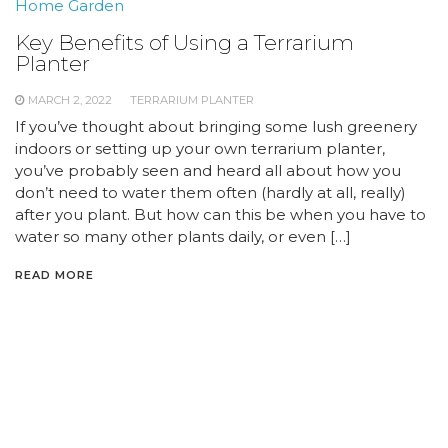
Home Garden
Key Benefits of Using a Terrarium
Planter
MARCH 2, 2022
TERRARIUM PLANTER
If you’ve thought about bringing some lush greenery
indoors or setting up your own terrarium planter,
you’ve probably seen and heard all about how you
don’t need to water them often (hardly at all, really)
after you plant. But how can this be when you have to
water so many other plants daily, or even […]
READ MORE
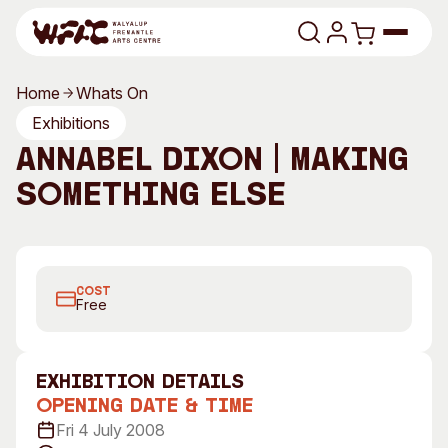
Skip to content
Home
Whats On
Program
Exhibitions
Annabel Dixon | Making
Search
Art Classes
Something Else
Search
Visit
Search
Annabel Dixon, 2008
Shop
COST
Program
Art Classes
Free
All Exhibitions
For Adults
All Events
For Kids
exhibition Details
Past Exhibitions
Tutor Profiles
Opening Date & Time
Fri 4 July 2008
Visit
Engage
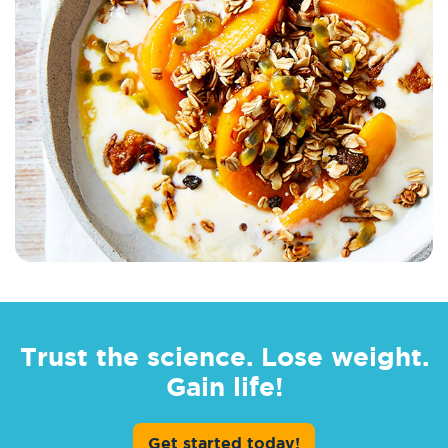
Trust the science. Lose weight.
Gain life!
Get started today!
···
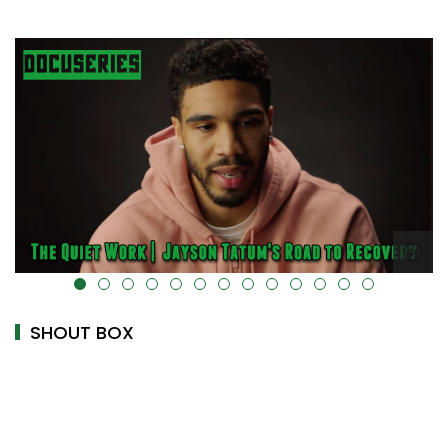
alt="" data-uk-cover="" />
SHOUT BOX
···
## Work task
What is the number of lines in the entries above that contain the string "about"? Reply with the number and nothing more.

## The answer
2